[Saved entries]
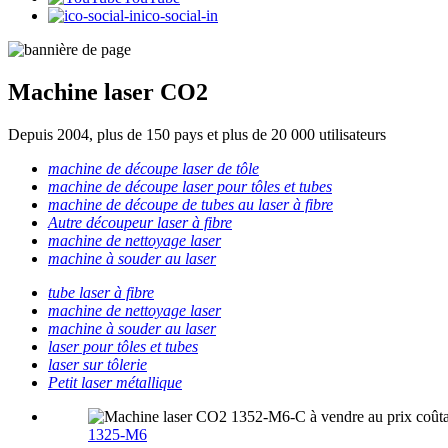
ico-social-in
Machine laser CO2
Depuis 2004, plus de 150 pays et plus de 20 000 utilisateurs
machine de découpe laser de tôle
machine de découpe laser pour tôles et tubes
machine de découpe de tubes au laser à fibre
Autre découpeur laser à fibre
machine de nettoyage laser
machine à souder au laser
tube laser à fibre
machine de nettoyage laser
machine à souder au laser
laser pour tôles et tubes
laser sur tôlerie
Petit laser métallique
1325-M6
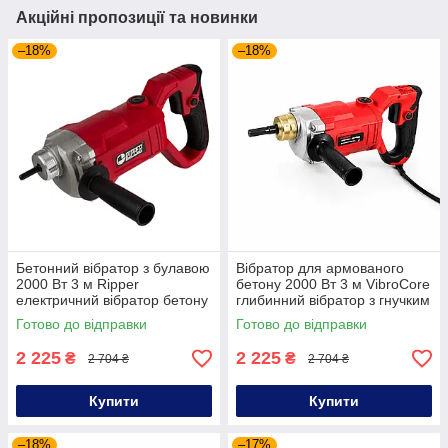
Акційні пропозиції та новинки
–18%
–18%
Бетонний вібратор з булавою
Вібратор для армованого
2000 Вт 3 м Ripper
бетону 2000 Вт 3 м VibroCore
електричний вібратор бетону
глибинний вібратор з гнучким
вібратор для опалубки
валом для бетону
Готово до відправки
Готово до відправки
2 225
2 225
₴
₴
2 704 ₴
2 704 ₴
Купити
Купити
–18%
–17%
==
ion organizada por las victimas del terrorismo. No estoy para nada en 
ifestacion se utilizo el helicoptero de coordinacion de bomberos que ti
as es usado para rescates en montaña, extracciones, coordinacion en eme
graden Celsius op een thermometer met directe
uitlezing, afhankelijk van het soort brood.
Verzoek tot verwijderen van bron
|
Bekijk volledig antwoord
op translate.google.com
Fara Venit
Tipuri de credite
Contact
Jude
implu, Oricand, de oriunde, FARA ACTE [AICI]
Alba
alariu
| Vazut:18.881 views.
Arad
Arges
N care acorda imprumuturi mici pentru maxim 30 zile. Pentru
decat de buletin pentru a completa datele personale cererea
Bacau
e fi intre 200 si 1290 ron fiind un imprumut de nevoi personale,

* [TASK INSTRUCTIONS]:
The lines to reproduce run from the one above containing "ico-social-in" through the one containing "Бетонний вібратор з булавою". Copy them exactly and leave out all pictures.

* [WRITTEN SOLUTION]:
ico-social-in
Machine laser CO2
Depuis 2004, plus de 150 pays et plus de 20 000 utilisateurs
machine de découpe laser de tôle
machine de découpe laser pour tôles et tubes
machine de découpe de tubes au laser à fibre
Autre découpeur laser à fibre
machine de nettoyage laser
machine à souder au laser
tube laser à fibre
machine de nettoyage laser
machine à souder au laser
laser pour tôles et tubes
laser sur tôlerie
Petit laser métallique
1325-M6
Акційні пропозиції та новинки
–18%
–18%
Бетонний вібратор з булавою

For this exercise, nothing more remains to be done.